In the data that follows, find the line with "become targets for"; transcribe it, every later line up to the one with "Reputational harm may", and that line as well, exactly and with no others.

= = = = = = =

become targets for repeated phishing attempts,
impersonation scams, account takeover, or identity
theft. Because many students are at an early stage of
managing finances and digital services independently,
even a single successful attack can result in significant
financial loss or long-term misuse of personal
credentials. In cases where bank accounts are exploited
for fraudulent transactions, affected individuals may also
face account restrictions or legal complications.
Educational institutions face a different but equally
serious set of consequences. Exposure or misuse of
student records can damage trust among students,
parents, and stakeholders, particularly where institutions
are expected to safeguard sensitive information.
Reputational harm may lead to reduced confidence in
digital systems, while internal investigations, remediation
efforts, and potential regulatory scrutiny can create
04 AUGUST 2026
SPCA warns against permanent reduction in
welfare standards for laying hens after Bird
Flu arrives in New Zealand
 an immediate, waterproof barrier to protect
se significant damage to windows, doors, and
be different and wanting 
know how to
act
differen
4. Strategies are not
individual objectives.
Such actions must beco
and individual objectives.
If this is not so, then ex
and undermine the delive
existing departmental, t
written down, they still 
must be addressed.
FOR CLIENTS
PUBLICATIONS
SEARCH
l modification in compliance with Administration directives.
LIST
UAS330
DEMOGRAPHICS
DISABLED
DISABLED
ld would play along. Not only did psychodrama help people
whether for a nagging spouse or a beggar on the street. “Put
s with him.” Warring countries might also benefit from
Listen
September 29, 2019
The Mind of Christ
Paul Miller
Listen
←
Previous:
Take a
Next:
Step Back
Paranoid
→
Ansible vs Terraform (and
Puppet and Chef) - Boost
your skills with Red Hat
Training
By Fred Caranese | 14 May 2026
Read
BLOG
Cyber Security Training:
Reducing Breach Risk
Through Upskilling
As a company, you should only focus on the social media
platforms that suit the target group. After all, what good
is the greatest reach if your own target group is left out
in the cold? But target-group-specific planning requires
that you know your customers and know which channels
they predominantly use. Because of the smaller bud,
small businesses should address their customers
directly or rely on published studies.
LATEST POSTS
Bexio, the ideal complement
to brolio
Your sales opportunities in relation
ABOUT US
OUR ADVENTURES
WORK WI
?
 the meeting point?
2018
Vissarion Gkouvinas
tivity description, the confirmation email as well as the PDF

= = = = = = =

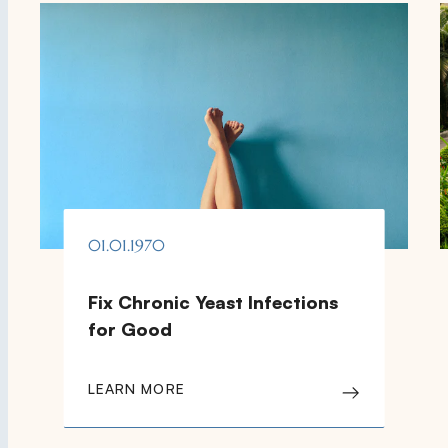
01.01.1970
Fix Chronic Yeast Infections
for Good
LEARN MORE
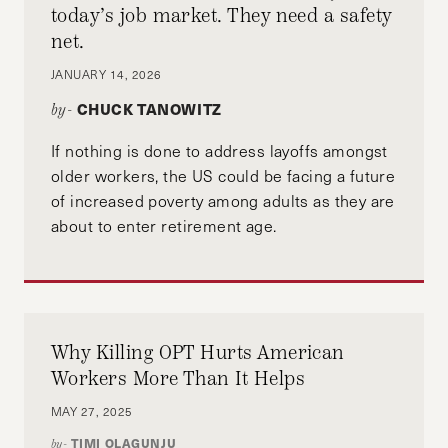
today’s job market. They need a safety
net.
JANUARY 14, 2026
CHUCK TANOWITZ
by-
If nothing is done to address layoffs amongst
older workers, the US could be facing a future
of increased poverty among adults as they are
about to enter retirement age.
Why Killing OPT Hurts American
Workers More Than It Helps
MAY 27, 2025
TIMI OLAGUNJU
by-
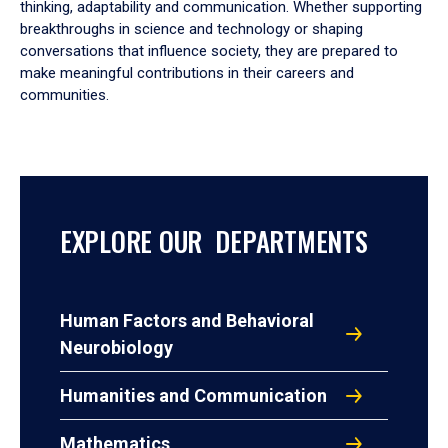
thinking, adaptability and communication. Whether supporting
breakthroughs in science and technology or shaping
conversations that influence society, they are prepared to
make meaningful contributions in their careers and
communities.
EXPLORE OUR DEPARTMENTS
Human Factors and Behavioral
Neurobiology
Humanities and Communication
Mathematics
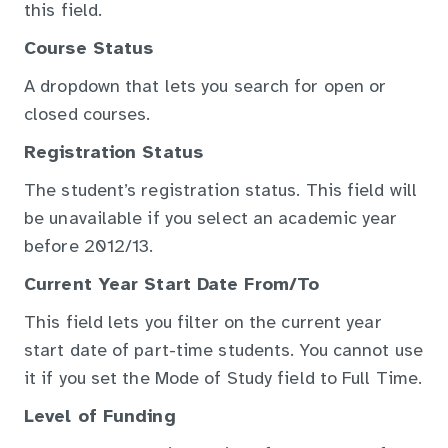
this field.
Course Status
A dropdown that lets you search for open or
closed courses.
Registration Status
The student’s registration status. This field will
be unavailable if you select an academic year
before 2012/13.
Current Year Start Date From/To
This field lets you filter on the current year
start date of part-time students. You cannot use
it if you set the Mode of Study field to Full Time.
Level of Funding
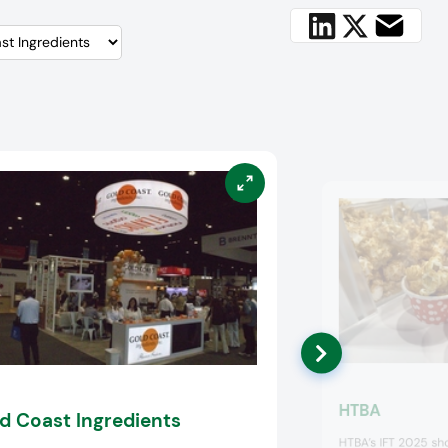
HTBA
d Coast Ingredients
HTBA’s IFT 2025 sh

= = = = = = =

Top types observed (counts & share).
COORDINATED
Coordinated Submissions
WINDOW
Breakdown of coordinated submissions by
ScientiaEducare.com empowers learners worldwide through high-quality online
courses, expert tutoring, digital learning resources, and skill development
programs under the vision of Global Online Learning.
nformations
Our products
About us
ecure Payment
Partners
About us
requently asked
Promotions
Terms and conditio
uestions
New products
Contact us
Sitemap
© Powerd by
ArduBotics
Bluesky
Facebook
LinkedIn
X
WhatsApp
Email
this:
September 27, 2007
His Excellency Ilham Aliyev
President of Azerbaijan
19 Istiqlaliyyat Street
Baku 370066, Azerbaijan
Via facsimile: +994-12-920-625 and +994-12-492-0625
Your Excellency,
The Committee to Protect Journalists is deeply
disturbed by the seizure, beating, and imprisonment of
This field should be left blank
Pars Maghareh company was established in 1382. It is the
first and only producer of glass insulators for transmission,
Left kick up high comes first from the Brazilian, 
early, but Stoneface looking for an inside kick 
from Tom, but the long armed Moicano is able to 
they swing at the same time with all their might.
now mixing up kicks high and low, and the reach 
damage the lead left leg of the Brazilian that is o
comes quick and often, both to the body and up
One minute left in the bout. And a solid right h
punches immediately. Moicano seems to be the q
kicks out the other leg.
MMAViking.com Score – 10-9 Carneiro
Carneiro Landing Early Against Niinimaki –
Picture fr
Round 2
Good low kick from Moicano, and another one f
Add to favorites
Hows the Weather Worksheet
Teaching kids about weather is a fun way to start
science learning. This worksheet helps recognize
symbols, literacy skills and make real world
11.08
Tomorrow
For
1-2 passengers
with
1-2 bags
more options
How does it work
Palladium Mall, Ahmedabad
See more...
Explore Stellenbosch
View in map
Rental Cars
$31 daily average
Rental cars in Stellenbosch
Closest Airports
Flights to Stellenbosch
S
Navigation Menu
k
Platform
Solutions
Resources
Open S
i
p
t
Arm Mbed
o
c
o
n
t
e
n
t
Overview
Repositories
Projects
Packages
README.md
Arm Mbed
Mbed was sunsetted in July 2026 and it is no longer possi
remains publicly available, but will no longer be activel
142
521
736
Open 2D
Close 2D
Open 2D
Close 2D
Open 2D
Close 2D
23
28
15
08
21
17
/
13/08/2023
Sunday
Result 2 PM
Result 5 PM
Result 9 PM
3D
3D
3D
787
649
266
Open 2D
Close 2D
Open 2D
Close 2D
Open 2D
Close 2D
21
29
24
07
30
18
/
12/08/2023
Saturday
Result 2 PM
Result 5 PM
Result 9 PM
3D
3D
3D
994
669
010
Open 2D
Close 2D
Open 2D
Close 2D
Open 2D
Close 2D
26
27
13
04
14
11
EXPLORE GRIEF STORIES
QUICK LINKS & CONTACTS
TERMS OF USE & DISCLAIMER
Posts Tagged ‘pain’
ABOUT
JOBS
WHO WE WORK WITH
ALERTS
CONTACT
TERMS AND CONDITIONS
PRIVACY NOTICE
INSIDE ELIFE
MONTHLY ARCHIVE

= = = = = = =

- **Response to the exercise**
become targets for repeated phishing attempts,
impersonation scams, account takeover, or identity
theft. Because many students are at an early stage of
managing finances and digital services independently,
even a single successful attack can result in significant
financial loss or long-term misuse of personal
credentials. In cases where bank accounts are exploited
for fraudulent transactions, affected individuals may also
face account restrictions or legal complications.
Educational institutions face a different but equally
serious set of consequences. Exposure or misuse of
student records can damage trust among students,
parents, and stakeholders, particularly where institutions
are expected to safeguard sensitive information.
Reputational harm may lead to reduced confidence in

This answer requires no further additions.